Der Autor: Kai Konrad, Senior Marketing Manager, Automotive Safety Systems, Infineon Technologies, Neubiberg

Was heißt nun automatisiertes bzw. autonomes Fahren? Abhängig vom Automatisierungsgrad hat die Society of Automotive Engineers (SAE International) verschiedene Stufen, bzw. Levels definiert (siehe Abbildung). Ähnliche Klassifizierungen gibt es auch vom VDA, der BASt-Projektgruppe oder der National Highway Traffic Safety Administration (NHTSA) in den USA.
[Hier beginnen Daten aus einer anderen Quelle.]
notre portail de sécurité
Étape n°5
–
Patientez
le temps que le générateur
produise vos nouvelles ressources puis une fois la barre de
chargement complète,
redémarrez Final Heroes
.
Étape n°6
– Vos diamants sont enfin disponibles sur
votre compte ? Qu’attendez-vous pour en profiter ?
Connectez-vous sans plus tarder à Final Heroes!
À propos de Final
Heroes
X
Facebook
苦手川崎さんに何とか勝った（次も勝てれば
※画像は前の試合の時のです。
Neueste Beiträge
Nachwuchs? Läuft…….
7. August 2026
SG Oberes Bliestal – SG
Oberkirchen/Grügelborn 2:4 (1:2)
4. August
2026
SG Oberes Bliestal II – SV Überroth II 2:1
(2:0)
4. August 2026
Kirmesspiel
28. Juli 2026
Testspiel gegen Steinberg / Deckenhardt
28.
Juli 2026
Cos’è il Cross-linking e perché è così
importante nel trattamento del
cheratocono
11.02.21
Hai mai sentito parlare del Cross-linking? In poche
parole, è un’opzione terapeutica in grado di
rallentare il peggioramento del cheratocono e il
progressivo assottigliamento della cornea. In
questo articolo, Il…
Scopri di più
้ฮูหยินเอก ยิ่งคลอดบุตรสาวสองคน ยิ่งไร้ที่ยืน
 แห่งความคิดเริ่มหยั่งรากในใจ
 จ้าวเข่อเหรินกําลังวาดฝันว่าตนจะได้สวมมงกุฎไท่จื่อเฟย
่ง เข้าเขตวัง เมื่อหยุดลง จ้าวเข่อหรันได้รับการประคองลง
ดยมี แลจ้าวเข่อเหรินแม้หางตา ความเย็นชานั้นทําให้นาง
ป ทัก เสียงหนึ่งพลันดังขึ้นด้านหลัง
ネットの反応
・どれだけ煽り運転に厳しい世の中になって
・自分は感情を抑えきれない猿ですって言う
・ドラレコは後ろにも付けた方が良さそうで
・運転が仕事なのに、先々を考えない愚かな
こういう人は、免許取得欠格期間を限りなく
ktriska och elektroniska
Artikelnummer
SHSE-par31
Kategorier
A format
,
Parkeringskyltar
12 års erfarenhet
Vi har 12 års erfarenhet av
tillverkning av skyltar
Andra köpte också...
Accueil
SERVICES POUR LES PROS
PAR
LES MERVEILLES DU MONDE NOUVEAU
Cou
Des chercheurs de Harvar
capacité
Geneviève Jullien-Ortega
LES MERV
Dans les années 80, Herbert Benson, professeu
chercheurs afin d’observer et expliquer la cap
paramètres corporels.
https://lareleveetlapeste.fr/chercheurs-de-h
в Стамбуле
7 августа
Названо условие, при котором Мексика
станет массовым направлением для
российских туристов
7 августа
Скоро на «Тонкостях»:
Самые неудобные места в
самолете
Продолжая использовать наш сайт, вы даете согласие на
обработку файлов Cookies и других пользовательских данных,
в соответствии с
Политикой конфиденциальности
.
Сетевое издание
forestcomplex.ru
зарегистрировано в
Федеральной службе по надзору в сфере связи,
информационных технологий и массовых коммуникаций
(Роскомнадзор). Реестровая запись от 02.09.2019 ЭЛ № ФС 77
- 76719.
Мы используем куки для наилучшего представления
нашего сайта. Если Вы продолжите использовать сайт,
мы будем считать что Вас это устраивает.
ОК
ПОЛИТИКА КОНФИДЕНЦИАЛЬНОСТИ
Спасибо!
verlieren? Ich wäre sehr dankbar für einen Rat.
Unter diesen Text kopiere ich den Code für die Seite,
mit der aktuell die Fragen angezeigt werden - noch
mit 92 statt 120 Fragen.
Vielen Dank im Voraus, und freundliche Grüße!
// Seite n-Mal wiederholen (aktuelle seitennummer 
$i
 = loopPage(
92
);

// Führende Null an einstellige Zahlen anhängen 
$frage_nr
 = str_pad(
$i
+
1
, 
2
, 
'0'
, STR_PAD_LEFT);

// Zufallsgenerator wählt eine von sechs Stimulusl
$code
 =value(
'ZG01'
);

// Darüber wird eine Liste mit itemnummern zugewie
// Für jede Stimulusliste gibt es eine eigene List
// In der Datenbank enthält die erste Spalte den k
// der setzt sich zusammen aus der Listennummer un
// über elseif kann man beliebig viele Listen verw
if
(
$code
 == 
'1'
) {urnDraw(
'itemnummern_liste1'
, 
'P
Nach SAE steht das Level 0 für die komplette Kontrolle durch den Fahrer, Level 1 definiert assistiertes Fahren. Typisch für die entsprechende Unterstützung sind Bremsassistenten oder ACC-Systeme, diese assistieren bei der Längs- oder Querführung, während der Fahrer immer noch für alle dynamischen Aspekte verantwortlich ist. Mit Level 2 (teilautomatisiert) übernehmen Fahrerassistenzsysteme für eine gewisse Zeit sowohl die Längs- als auch Querführung, während der Fahrer die Systeme dauerhaft überwacht. Mit Parkassistenzsystemen, ACC oder Spurhaltesystemen ist Level 2 bereits heute in Automobilen implementiert.
Mit Level 3 beginnt die konditioniert automatisierte Phase und das Monitoring der Fahrumgebung, während der Fahrer das System nicht mehr dauerhaft überwachen muss. Das automatisierte System steuert alle dynamischen Fahraspekte, wobei bei ausreichender Reaktionszeit auf den Fahrer zurückgegriffen werden kann. Entsprechende Systeme für Level 3 zu entwickeln mit Stauüberwachung, Autobahnfahrt, automatisierten Parksystemen, etc. stellt eine Herausforderung dar.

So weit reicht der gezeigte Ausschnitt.